[SUPPLIED MATERIAL]

* * * * * * *

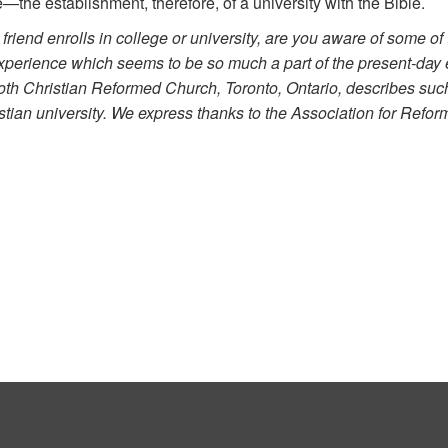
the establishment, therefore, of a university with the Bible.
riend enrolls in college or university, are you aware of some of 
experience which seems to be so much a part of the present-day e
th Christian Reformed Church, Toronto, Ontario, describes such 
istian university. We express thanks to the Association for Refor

* * * * * * *

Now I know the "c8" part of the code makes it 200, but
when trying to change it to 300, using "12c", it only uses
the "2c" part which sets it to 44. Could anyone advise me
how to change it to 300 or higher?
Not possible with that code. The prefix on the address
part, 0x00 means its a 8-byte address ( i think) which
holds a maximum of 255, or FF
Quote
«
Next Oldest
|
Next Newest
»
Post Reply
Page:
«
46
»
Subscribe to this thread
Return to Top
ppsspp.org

* * * * * * *

All lines of the listing holding the string "change" must be returned, copied as they stand.

[TASK RESULT]
when trying to change it to 300, using "12c", it only uses
how to change it to 300 or higher?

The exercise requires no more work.